Japan's Inflation Rises to 2.9% in September, First Increase Since May

Japan's Inflation Rises to 2.9% in September, First Increase Since May

2025-10-24 economy

Tokyo, Friday, 24 October 2025.
Japan’s inflation climbed to 2.9% in September, led by energy costs. This may prompt the Bank of Japan to reconsider monetary policy, affecting the Nikkei 225 and investor sentiment.

Core Inflation and Economic Impacts

Japan’s core inflation rate, excluding fresh food but inclusive of energy costs, rose to 2.9% in September 2025, up from 2.7% in August [1]. This increase aligns with the Bank of Japan’s data showing consumer prices also climbing to 2.9%, exceeding the central bank’s target of 2% [2]. These figures suggest an upward trend in inflation, attributed largely to rising energy costs driven by increased electricity and gas prices following the expiration of temporary government subsidies [3].

Potential Monetary Policy Shifts

The Bank of Japan is closely monitoring inflation trends, with a policy meeting scheduled for October 29-30, 2025. While the inflation rate exceeds the BOJ’s target, the central bank’s cautious stance suggests no immediate rate hikes are expected [4]. However, new Prime Minister Sanae Takaichi’s proposed economic stimulus package, exceeding $90 billion, may put pressure on the bank to adjust its policies to manage economic stability [5].

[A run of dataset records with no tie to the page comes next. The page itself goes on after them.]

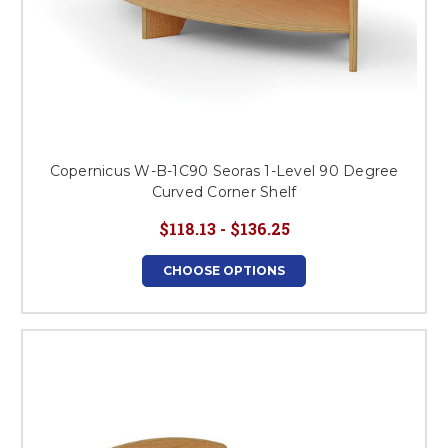
Copernicus W-B-1C90 Seoras 1-Level 90 Degree
Curved Corner Shelf
$118.13 - $136.25
CHOOSE OPTIONS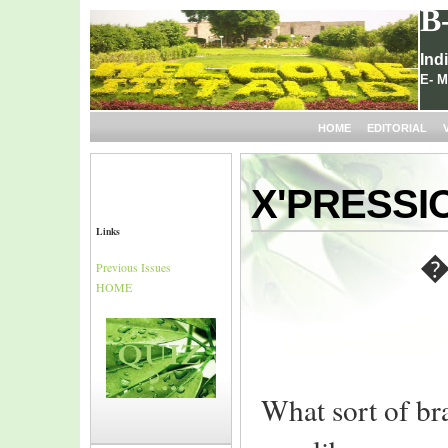
B
Ind
E- M
HOME
EDITORIAL
X'PRESSI
Links
�
Previous Issues
HOME
What sort of bra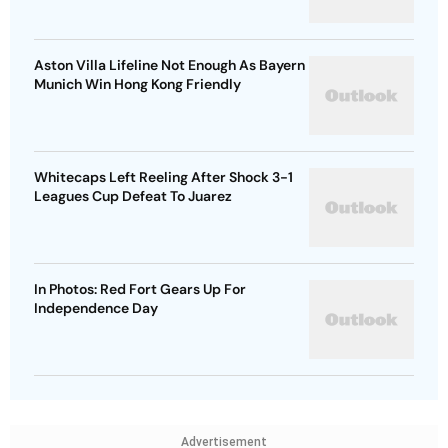
Aston Villa Lifeline Not Enough As Bayern
Munich Win Hong Kong Friendly
Whitecaps Left Reeling After Shock 3-1
Leagues Cup Defeat To Juarez
In Photos: Red Fort Gears Up For
Independence Day
Advertisement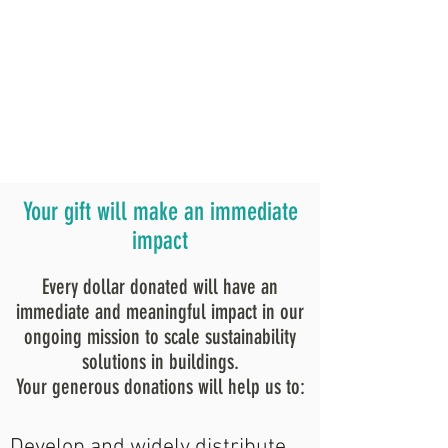
Your gift will make an immediate
impact
Every dollar donated will have an
immediate and meaningful impact in our
ongoing mission to scale sustainability
solutions in buildings.
Your generous donations will help us to:
Develop and widely distribute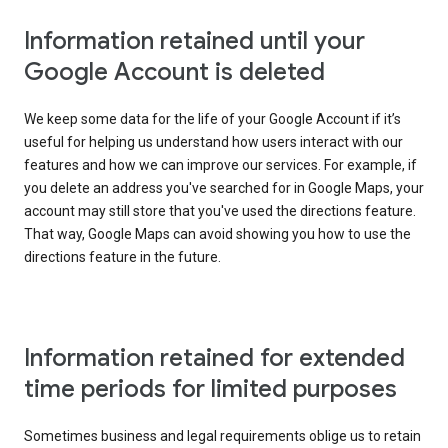
Information retained until your
Google Account is deleted
We keep some data for the life of your Google Account if it’s
useful for helping us understand how users interact with our
features and how we can improve our services. For example, if
you delete an address you've searched for in Google Maps, your
account may still store that you've used the directions feature.
That way, Google Maps can avoid showing you how to use the
directions feature in the future.
Information retained for extended
time periods for limited purposes
Sometimes business and legal requirements oblige us to retain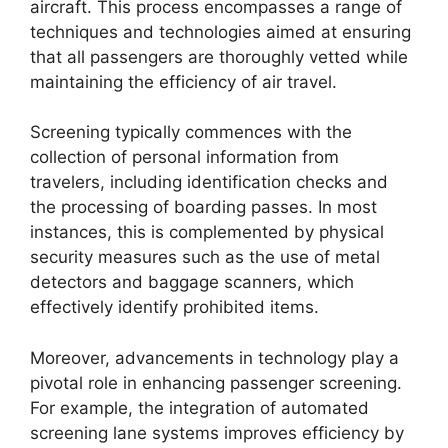
aircraft. This process encompasses a range of
techniques and technologies aimed at ensuring
that all passengers are thoroughly vetted while
maintaining the efficiency of air travel.
Screening typically commences with the
collection of personal information from
travelers, including identification checks and
the processing of boarding passes. In most
instances, this is complemented by physical
security measures such as the use of metal
detectors and baggage scanners, which
effectively identify prohibited items.
Moreover, advancements in technology play a
pivotal role in enhancing passenger screening.
For example, the integration of automated
screening lane systems improves efficiency by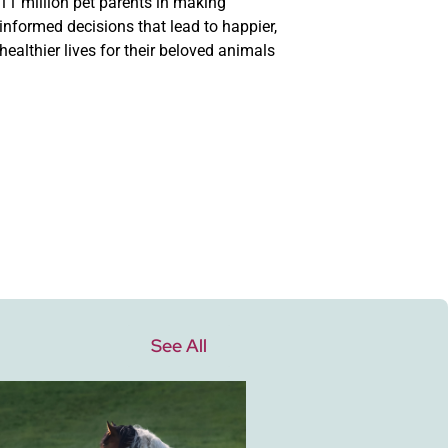
11 million pet parents in making
informed decisions that lead to happier,
healthier lives for their beloved animals
See All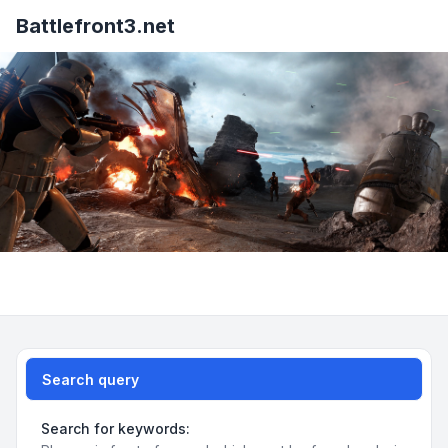
Battlefront3.net
Search query
Search for keywords: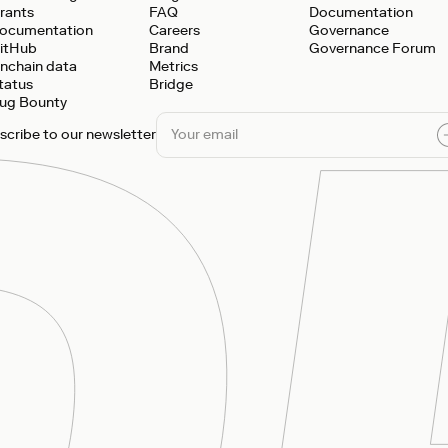
rants
FAQ
Documentation
ocumentation
Careers
Governance
itHub
Brand
Governance Forum
nchain data
Metrics
tatus
Bridge
ug Bounty
scribe to our newsletter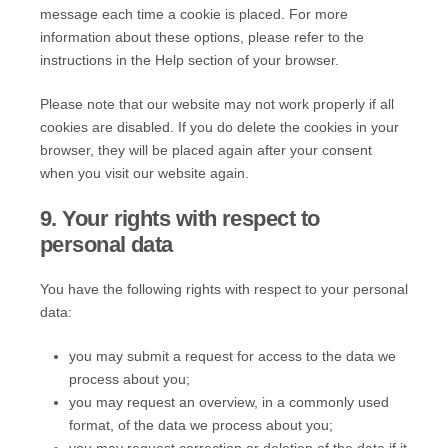
message each time a cookie is placed. For more
information about these options, please refer to the
instructions in the Help section of your browser.
Please note that our website may not work properly if all
cookies are disabled. If you do delete the cookies in your
browser, they will be placed again after your consent
when you visit our website again.
9. Your rights with respect to
personal data
You have the following rights with respect to your personal
data:
you may submit a request for access to the data we
process about you;
you may request an overview, in a commonly used
format, of the data we process about you;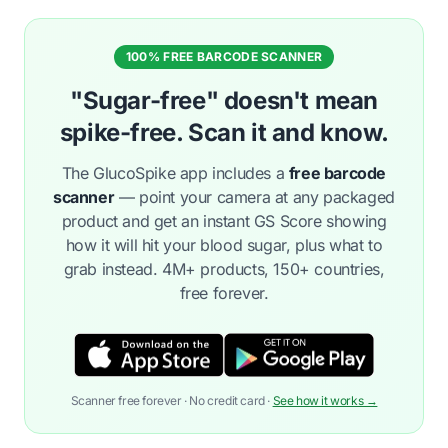
100% FREE BARCODE SCANNER
"Sugar-free" doesn't mean
spike-free. Scan it and know.
The GlucoSpike app includes a
free barcode
scanner
— point your camera at any packaged
product and get an instant GS Score showing
how it will hit your blood sugar, plus what to
grab instead. 4M+ products, 150+ countries,
free forever.
Scanner free forever · No credit card ·
See how it works →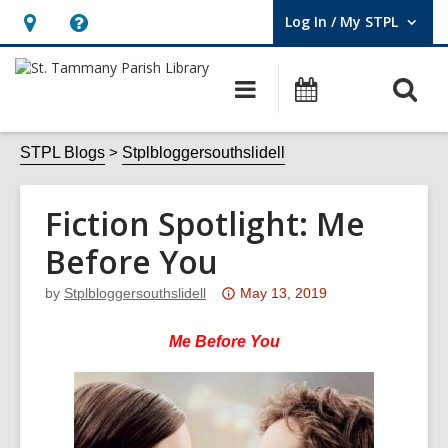
Log In / My STPL
User Log In / My STPL.
Hours
Help,
&
opens
O
Main
Events
Location,
an
navigation
s
opens
overlay
f
STPL Blogs
Stplbloggersouthslidell
an
overlay
Fiction Spotlight: Me
Before You
Attention:
by
Stplbloggersouthslidell
May 13, 2019
This
post
Me Before You
is
over
3
years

Market Reactions and Investor Outlook

The announcement of September’s inflation figures led to a weakening of the yen, with the USD/JPY exchange rate rising to 152.65 [6]. This currency movement reflects investor concerns over Japan’s economic outlook and the potential for policy adjustments by the BOJ. The Nikkei 225 Index could react to these developments as investors reassess their strategies in light of changing inflation dynamics and government policies [7].

Broader Economic Context and Future Projections

Japan’s economic landscape is characterized by persistent inflationary pressures, driven in part by global supply chain disruptions and domestic cost increases [8]. Analysts predict that if inflation remains above 2% in the coming months, it could lead to significant political and economic repercussions, including potential rate hikes by the BOJ in early 2026 [9]. As the government prepares to implement its fiscal measures, the focus will remain on balancing inflation control with economic growth [10].